Data excerpts:
==================================================
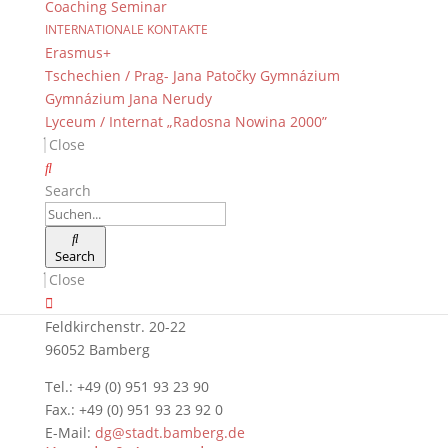
Suche
Coaching Seminar
INTERNATIONALE KONTAKTE
Erasmus+
Tschechien / Prag- Jana Patočky Gymnázium
Gymnázium Jana Nerudy
Newsarchiv
Lyceum / Internat „Radosna Nowina 2000”
Newsarchiv
Close
Search
Search
Das DG
Close
Dientzenhofer-Gymnasium Bamberg
Feldkirchenstr. 20-22
96052 Bamberg
Tel.: +49 (0) 951 93 23 90
Fax.: +49 (0) 951 93 23 92 0
E-Mail:
dg@stadt.bamberg.de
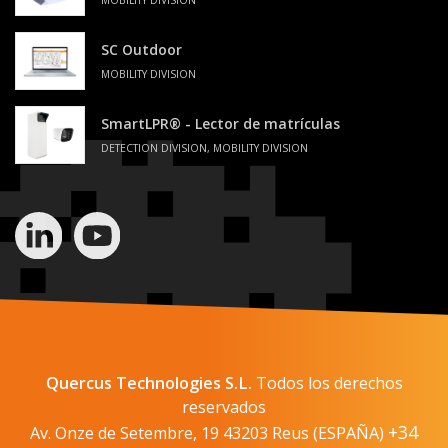
SC Outdoor
MOBILITY DIVISION
SmartLPR® - Lector de matrículas
DETECTION DIVISION, MOBILITY DIVISION
Quercus Technologies S.L.
Todos los derechos
reservados
+34
Av. Onze de Setembre, 19 43203 Reus (ESPAÑA)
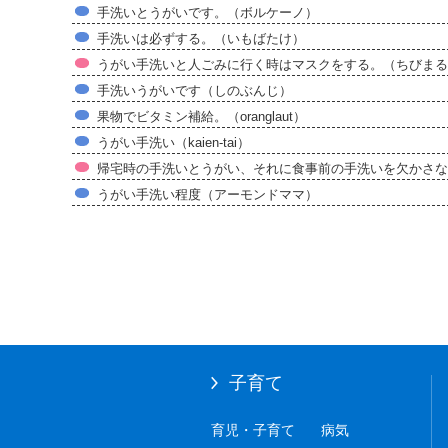
手洗いとうがいです。（ボルケーノ）
手洗いは必ずする。（いもばたけ）
うがい手洗いと人ごみに行く時はマスクをする。（ちびまる
手洗いうがいです（しのぶんじ）
果物でビタミン補給。（oranglaut）
うがい手洗い（kaien-tai）
帰宅時の手洗いとうがい、それに食事前の手洗いを欠かさな
うがい手洗い程度（アーモンドママ）
子育て
育児・子育て
病気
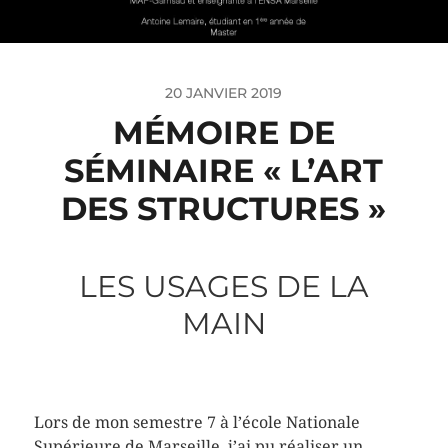
20 JANVIER 2019
MÉMOIRE DE
SÉMINAIRE « L’ART
DES STRUCTURES »
LES USAGES DE LA
MAIN
Lors de mon semestre 7 à l’école Nationale
Supérieure de Marseille, j’ai pu réaliser un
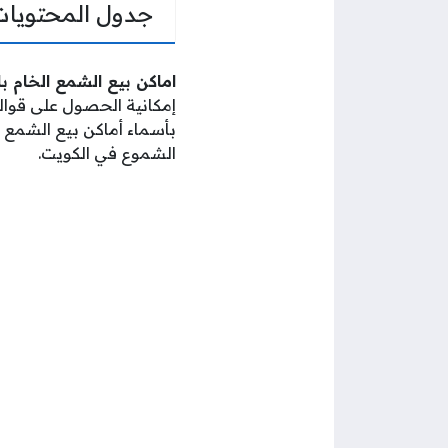
جدول المحتويات
اماكن بيع الشمع الخام 
إمكانية الحصول على قوا
بأسماء أماكن بيع الشمع 
الشموع في الكويت.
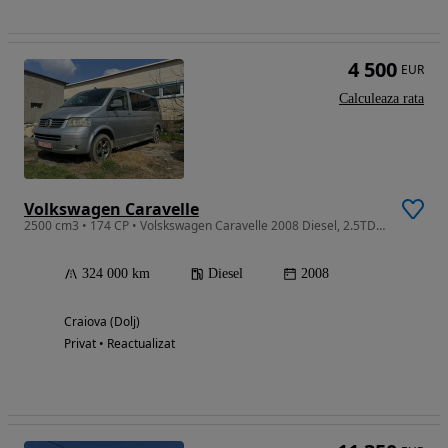
4 500
EUR
Calculeaza rata
Volkswagen Caravelle
2500 cm3 • 174 CP • Volskswagen Caravelle 2008 Diesel, 2.5TDI AUT VAN , 5 locuri, 4 usi
324 000 km
Diesel
2008
Craiova (Dolj)
Privat • Reactualizat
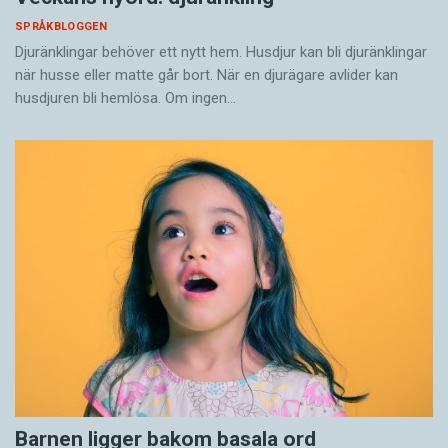
SPRÅKBLOGGEN
Djuränklingar behöver ett nytt hem. Husdjur kan bli djuränklingar
när husse eller matte går bort. När en djurägare avlider kan
husdjuren bli hemlösa. Om ingen…
Barnen ligger bakom basala ord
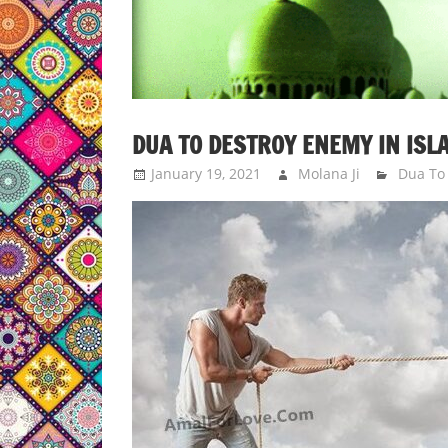
DUA TO DESTROY ENEMY IN ISL
January 19, 2021
Molana Ji
Dua To 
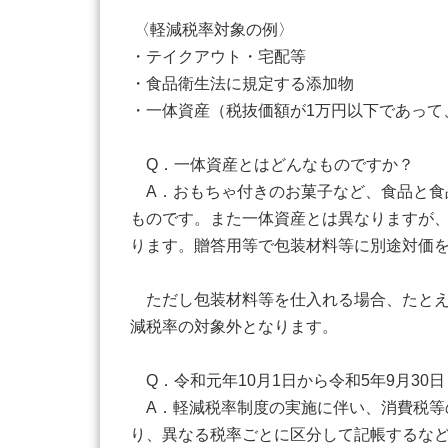
〈軽減税率対象の例〉
・テイクアウト・宅配等
・食品衛生法に規定する添加物
・一体資産（税抜価額が1万円以下であって
Q．一体資産とはどんなものですか？
A．おもちゃ付きのお菓子など、食品と食
ものです。また一体資産とは異なりますが
ります。贈答用等で包装材料等に別途対価
ただし包装材料等を仕入れる場合、たとえ
減税率の対象外となります。
Q．令和元年10月1日から令和5年9月3
A．軽減税率制度の実施に伴い、消費税等の
り、異なる税率ごとに区分して記帳するな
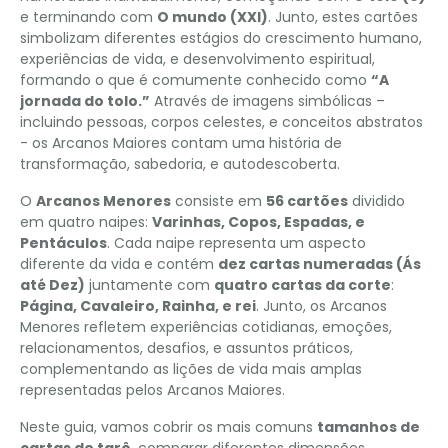
e terminando com
O mundo (XXI)
. Junto, estes cartões
simbolizam diferentes estágios do crescimento humano,
experiências de vida, e desenvolvimento espiritual,
formando o que é comumente conhecido como
“A
jornada do tolo.”
Através de imagens simbólicas –
incluindo pessoas, corpos celestes, e conceitos abstratos
- os Arcanos Maiores contam uma história de
transformação, sabedoria, e autodescoberta.
O
Arcanos Menores
consiste em
56 cartões
dividido
em quatro naipes:
Varinhas, Copos, Espadas, e
Pentáculos
. Cada naipe representa um aspecto
diferente da vida e contém
dez cartas numeradas (Ás
até Dez)
juntamente com
quatro cartas da corte
:
Página, Cavaleiro, Rainha, e rei
. Junto, os Arcanos
Menores refletem experiências cotidianas, emoções,
relacionamentos, desafios, e assuntos práticos,
complementando as lições de vida mais amplas
representadas pelos Arcanos Maiores.
Neste guia, vamos cobrir os mais comuns
tamanhos de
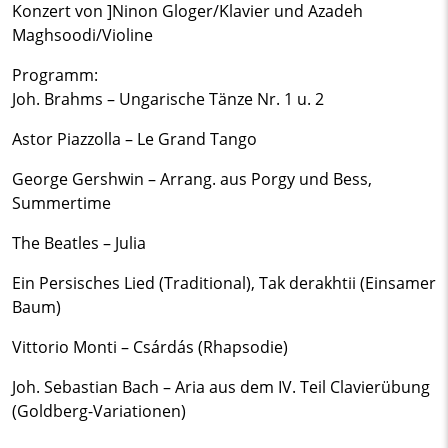
Konzert von ]Ninon Gloger/Klavier und Azadeh
Maghsoodi/Violine
Programm:
Joh. Brahms – Ungarische Tänze Nr. 1 u. 2
Astor Piazzolla – Le Grand Tango
George Gershwin – Arrang. aus Porgy und Bess,
Summertime
The Beatles – Julia
Ein Persisches Lied (Traditional), Tak derakhtii (Einsamer
Baum)
Vittorio Monti – Csárdás (Rhapsodie)
Joh. Sebastian Bach – Aria aus dem IV. Teil Clavierübung
(Goldberg-Variationen)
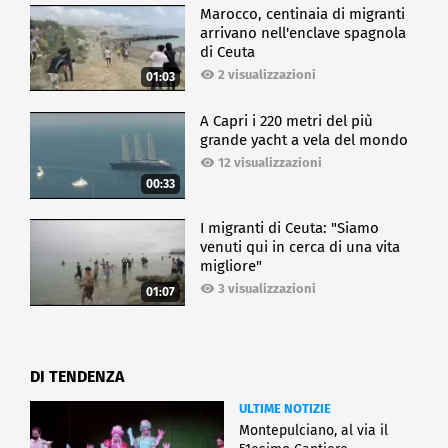
Marocco, centinaia di migranti
arrivano nell'enclave spagnola
di Ceuta
2 visualizzazioni
01:03
A Capri i 220 metri del più
grande yacht a vela del mondo
12 visualizzazioni
00:33
I migranti di Ceuta: "Siamo
venuti qui in cerca di una vita
migliore"
3 visualizzazioni
01:07
DI TENDENZA
ULTIME NOTIZIE
Montepulciano, al via il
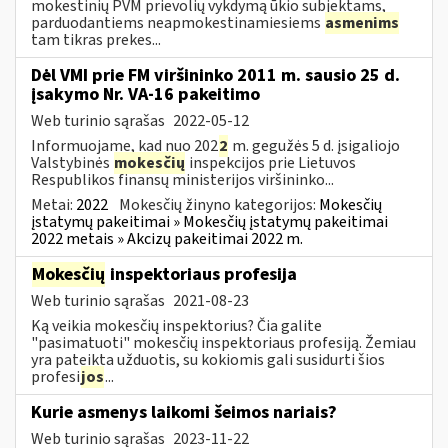
mokestinių PVM prievolių vykdymą ūkio subjektams,
parduodantiems neapmokestinamiesiems
asmenims
tam tikras prekes...
Dėl VMI prie FM viršininko 2011 m. sausio 25 d.
įsakymo Nr. VA-16 pakeitimo
Web turinio sąrašas
2022-05-12
Informuojame, kad nuo 202
2
m. gegužės 5 d. įsigaliojo
Valstybinės
mokesčių
inspekcijos prie Lietuvos
Respublikos finansų ministerijos viršininko...
Metai:
2022
Mokesčių žinyno kategorijos:
Mokesčių
įstatymų pakeitimai » Mokesčių įstatymų pakeitimai
2022 metais » Akcizų pakeitimai 2022 m.
Mokesčių
inspektoriaus profesija
Web turinio sąrašas
2021-08-23
Ką veikia mokesčių inspektorius? Čia galite
"pasimatuoti" mokesčių inspektoriaus profesiją. Žemiau
yra pateikta užduotis, su kokiomis gali susidurti šios
profesi
jos
...
Kurie asmenys laikomi šeimos nariais?
Web turinio sąrašas
2023-11-22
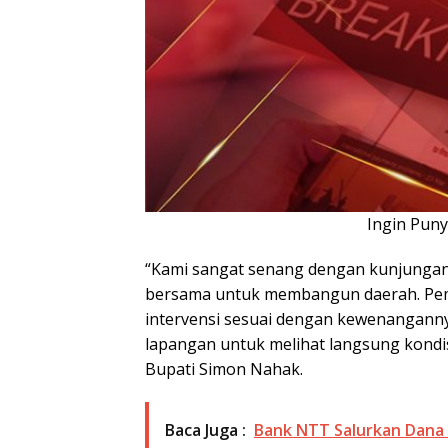
Ingin Pun
“Kami sangat senang dengan kunjungan i
bersama untuk membangun daerah. Pem
intervensi sesuai dengan kewenanganny
lapangan untuk melihat langsung kondi
Bupati Simon Nahak.
Baca Juga :
Bank NTT Salurkan Dana 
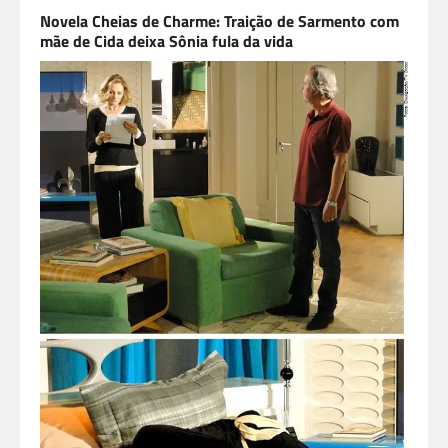
Novela Cheias de Charme: Traição de Sarmento com
mãe de Cida deixa Sônia fula da vida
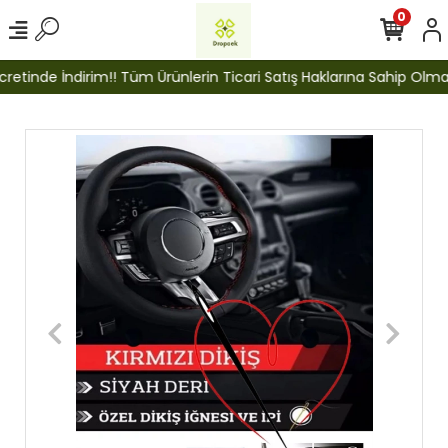
0
etinde İndirim!! Tüm Ürünlerin Ticari Satış Haklarına Sahip Olmak İ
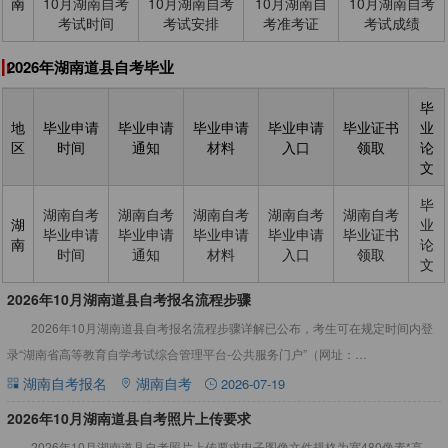
南
10月湖南自考
10月湖南自考
10月湖南自
10月湖南自考
考试时间
考试安排
考准考证
考试成绩
2026年湖南道县自考毕业
毕
地
毕业申请
毕业申请
毕业申请
毕业申请
毕业证书
业
区
时间
通知
材料
入口
领取
论
文
毕
湖南自考
湖南自考
湖南自考
湖南自考
湖南自考
湖
业
毕业申请
毕业申请
毕业申请
毕业申请
毕业证书
南
论
时间
通知
材料
入口
领取
文
​2026年10月湖南道县自考报名流程步骤
2026年10月湖南道县自考报名流程步骤详解已公布，考生可在规定时间内登
录“湖南省高等教育自学考试综合管理平台-公共服务门户”（网址：
https://nzkks.hneao.cn），进行课程报考，网上
湖南自考报名
湖南自考
2026-07-19
2026年10月湖南道县自考照片上传要求
2026年10月湖南道县自考照片上传要求电子图像文件规格为宽480像素*高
==================================================
◆ **Task**
A single number is the whole answer: how many lines of the records contain the word "vida".

◆ **Response for this exercise**
4